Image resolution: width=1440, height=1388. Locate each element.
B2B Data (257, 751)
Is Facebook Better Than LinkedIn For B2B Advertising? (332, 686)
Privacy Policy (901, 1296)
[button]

____

> [Task to carry out] Transcribe every line of the records exactly, please.

> [Solution below]
Image resolution: width=1440, height=1388. Locate each element.
B2B Data (257, 751)
Is Facebook Better Than LinkedIn For B2B Advertising? (332, 686)
Privacy Policy (901, 1296)
[button]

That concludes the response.